(Records from a dataset)
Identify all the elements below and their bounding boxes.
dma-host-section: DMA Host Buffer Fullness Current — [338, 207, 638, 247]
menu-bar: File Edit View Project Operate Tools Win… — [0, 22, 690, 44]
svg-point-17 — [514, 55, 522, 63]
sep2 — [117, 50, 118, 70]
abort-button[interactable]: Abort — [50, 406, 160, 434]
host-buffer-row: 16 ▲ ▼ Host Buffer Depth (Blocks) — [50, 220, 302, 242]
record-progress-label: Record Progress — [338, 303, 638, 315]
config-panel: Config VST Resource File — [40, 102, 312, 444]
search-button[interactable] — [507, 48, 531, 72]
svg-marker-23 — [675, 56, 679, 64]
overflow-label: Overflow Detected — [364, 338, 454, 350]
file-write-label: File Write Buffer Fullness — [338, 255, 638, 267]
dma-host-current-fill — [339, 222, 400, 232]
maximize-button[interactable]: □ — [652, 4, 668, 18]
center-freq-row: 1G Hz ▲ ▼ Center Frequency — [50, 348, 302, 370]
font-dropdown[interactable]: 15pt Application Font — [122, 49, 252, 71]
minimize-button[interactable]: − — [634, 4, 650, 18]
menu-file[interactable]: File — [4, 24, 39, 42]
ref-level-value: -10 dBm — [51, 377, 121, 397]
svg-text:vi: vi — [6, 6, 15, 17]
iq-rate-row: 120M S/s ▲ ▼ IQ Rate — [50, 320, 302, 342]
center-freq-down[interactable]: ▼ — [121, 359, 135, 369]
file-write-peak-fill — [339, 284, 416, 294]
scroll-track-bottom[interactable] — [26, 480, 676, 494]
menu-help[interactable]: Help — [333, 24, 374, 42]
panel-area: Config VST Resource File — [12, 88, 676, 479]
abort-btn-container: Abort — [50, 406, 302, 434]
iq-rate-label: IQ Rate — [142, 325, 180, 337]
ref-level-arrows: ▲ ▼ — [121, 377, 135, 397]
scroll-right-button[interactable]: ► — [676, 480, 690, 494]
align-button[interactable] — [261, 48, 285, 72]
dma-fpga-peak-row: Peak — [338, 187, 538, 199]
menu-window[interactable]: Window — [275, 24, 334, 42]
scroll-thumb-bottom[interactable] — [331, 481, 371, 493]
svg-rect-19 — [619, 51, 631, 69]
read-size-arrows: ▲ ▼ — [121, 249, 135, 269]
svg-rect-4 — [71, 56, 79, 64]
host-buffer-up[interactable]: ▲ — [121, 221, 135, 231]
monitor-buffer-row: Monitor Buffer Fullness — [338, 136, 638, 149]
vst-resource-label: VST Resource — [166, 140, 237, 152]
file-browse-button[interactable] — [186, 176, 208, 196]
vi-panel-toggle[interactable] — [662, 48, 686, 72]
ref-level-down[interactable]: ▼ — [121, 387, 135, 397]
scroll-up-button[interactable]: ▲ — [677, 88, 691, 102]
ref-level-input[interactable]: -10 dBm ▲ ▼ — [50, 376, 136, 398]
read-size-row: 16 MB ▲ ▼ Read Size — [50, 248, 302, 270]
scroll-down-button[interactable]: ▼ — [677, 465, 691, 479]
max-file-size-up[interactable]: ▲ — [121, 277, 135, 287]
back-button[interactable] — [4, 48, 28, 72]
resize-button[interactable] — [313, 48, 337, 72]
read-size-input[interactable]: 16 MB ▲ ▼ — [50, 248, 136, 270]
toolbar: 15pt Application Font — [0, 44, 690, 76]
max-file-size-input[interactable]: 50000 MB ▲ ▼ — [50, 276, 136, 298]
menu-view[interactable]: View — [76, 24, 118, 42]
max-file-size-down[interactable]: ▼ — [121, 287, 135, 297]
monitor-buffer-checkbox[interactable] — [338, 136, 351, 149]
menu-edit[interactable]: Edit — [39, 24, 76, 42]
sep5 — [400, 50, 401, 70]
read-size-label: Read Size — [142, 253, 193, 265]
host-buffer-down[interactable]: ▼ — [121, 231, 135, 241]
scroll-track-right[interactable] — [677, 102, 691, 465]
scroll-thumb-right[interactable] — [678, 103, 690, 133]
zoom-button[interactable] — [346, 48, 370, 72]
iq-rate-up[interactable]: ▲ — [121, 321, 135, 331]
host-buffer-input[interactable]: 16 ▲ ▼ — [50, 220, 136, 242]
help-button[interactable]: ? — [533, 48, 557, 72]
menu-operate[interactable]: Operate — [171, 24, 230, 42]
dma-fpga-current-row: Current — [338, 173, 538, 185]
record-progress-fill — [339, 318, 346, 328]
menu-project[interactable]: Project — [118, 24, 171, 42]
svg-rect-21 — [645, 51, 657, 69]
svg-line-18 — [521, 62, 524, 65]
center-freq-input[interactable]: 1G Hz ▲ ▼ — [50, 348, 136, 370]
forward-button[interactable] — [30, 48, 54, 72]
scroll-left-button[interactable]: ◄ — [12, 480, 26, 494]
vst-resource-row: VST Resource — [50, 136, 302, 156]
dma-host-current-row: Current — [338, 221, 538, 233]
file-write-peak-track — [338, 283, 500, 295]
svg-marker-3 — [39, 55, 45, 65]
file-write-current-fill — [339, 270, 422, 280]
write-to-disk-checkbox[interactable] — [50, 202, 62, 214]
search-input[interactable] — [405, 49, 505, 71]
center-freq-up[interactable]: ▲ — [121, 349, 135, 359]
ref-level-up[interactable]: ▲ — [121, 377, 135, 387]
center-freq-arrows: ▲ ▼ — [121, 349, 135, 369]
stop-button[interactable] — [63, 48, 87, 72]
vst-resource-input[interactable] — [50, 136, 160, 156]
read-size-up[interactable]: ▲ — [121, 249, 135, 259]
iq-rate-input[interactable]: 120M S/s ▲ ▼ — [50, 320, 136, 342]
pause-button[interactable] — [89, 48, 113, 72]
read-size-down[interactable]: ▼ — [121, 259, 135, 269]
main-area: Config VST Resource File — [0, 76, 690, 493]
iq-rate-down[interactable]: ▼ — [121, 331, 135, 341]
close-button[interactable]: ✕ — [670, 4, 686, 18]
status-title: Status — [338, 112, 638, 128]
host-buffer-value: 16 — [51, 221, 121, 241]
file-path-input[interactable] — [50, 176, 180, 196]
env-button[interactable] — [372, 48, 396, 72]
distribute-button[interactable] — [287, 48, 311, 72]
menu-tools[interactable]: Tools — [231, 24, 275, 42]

▸ **Brief**
The data above should be copied out with complete accuracy.

▸ **Answer section**
Identify all the elements below and their bounding boxes.
dma-host-section: DMA Host Buffer Fullness Current — [338, 207, 638, 247]
menu-bar: File Edit View Project Operate Tools Win… — [0, 22, 690, 44]
svg-point-17 — [514, 55, 522, 63]
sep2 — [117, 50, 118, 70]
abort-button[interactable]: Abort — [50, 406, 160, 434]
host-buffer-row: 16 ▲ ▼ Host Buffer Depth (Blocks) — [50, 220, 302, 242]
record-progress-label: Record Progress — [338, 303, 638, 315]
config-panel: Config VST Resource File — [40, 102, 312, 444]
search-button[interactable] — [507, 48, 531, 72]
svg-marker-23 — [675, 56, 679, 64]
overflow-label: Overflow Detected — [364, 338, 454, 350]
file-write-label: File Write Buffer Fullness — [338, 255, 638, 267]
dma-host-current-fill — [339, 222, 400, 232]
maximize-button[interactable]: □ — [652, 4, 668, 18]
center-freq-row: 1G Hz ▲ ▼ Center Frequency — [50, 348, 302, 370]
font-dropdown[interactable]: 15pt Application Font — [122, 49, 252, 71]
minimize-button[interactable]: − — [634, 4, 650, 18]
menu-file[interactable]: File — [4, 24, 39, 42]
ref-level-value: -10 dBm — [51, 377, 121, 397]
svg-text:vi: vi — [6, 6, 15, 17]
iq-rate-row: 120M S/s ▲ ▼ IQ Rate — [50, 320, 302, 342]
center-freq-down[interactable]: ▼ — [121, 359, 135, 369]
file-write-peak-fill — [339, 284, 416, 294]
scroll-track-bottom[interactable] — [26, 480, 676, 494]
menu-help[interactable]: Help — [333, 24, 374, 42]
panel-area: Config VST Resource File — [12, 88, 676, 479]
abort-btn-container: Abort — [50, 406, 302, 434]
iq-rate-label: IQ Rate — [142, 325, 180, 337]
ref-level-arrows: ▲ ▼ — [121, 377, 135, 397]
scroll-right-button[interactable]: ► — [676, 480, 690, 494]
align-button[interactable] — [261, 48, 285, 72]
dma-fpga-peak-row: Peak — [338, 187, 538, 199]
menu-window[interactable]: Window — [275, 24, 334, 42]
scroll-thumb-bottom[interactable] — [331, 481, 371, 493]
svg-rect-19 — [619, 51, 631, 69]
read-size-arrows: ▲ ▼ — [121, 249, 135, 269]
svg-rect-4 — [71, 56, 79, 64]
host-buffer-up[interactable]: ▲ — [121, 221, 135, 231]
monitor-buffer-row: Monitor Buffer Fullness — [338, 136, 638, 149]
vst-resource-label: VST Resource — [166, 140, 237, 152]
file-browse-button[interactable] — [186, 176, 208, 196]
vi-panel-toggle[interactable] — [662, 48, 686, 72]
ref-level-down[interactable]: ▼ — [121, 387, 135, 397]
scroll-up-button[interactable]: ▲ — [677, 88, 691, 102]
ref-level-input[interactable]: -10 dBm ▲ ▼ — [50, 376, 136, 398]
read-size-row: 16 MB ▲ ▼ Read Size — [50, 248, 302, 270]
scroll-down-button[interactable]: ▼ — [677, 465, 691, 479]
max-file-size-up[interactable]: ▲ — [121, 277, 135, 287]
back-button[interactable] — [4, 48, 28, 72]
resize-button[interactable] — [313, 48, 337, 72]
read-size-input[interactable]: 16 MB ▲ ▼ — [50, 248, 136, 270]
toolbar: 15pt Application Font — [0, 44, 690, 76]
max-file-size-input[interactable]: 50000 MB ▲ ▼ — [50, 276, 136, 298]
menu-view[interactable]: View — [76, 24, 118, 42]
max-file-size-down[interactable]: ▼ — [121, 287, 135, 297]
monitor-buffer-checkbox[interactable] — [338, 136, 351, 149]
menu-edit[interactable]: Edit — [39, 24, 76, 42]
sep5 — [400, 50, 401, 70]
read-size-label: Read Size — [142, 253, 193, 265]
host-buffer-down[interactable]: ▼ — [121, 231, 135, 241]
scroll-track-right[interactable] — [677, 102, 691, 465]
scroll-thumb-right[interactable] — [678, 103, 690, 133]
zoom-button[interactable] — [346, 48, 370, 72]
iq-rate-up[interactable]: ▲ — [121, 321, 135, 331]
host-buffer-input[interactable]: 16 ▲ ▼ — [50, 220, 136, 242]
help-button[interactable]: ? — [533, 48, 557, 72]
menu-operate[interactable]: Operate — [171, 24, 230, 42]
dma-fpga-current-row: Current — [338, 173, 538, 185]
record-progress-fill — [339, 318, 346, 328]
menu-project[interactable]: Project — [118, 24, 171, 42]
svg-rect-21 — [645, 51, 657, 69]
svg-line-18 — [521, 62, 524, 65]
center-freq-input[interactable]: 1G Hz ▲ ▼ — [50, 348, 136, 370]
forward-button[interactable] — [30, 48, 54, 72]
scroll-left-button[interactable]: ◄ — [12, 480, 26, 494]
vst-resource-row: VST Resource — [50, 136, 302, 156]
dma-host-current-row: Current — [338, 221, 538, 233]
file-write-peak-track — [338, 283, 500, 295]
svg-marker-3 — [39, 55, 45, 65]
file-write-current-fill — [339, 270, 422, 280]
write-to-disk-checkbox[interactable] — [50, 202, 62, 214]
search-input[interactable] — [405, 49, 505, 71]
center-freq-up[interactable]: ▲ — [121, 349, 135, 359]
ref-level-up[interactable]: ▲ — [121, 377, 135, 387]
center-freq-arrows: ▲ ▼ — [121, 349, 135, 369]
stop-button[interactable] — [63, 48, 87, 72]
vst-resource-input[interactable] — [50, 136, 160, 156]
read-size-up[interactable]: ▲ — [121, 249, 135, 259]
iq-rate-input[interactable]: 120M S/s ▲ ▼ — [50, 320, 136, 342]
pause-button[interactable] — [89, 48, 113, 72]
read-size-down[interactable]: ▼ — [121, 259, 135, 269]
main-area: Config VST Resource File — [0, 76, 690, 493]
iq-rate-down[interactable]: ▼ — [121, 331, 135, 341]
close-button[interactable]: ✕ — [670, 4, 686, 18]
status-title: Status — [338, 112, 638, 128]
host-buffer-value: 16 — [51, 221, 121, 241]
file-path-input[interactable] — [50, 176, 180, 196]
env-button[interactable] — [372, 48, 396, 72]
distribute-button[interactable] — [287, 48, 311, 72]
menu-tools[interactable]: Tools — [231, 24, 275, 42]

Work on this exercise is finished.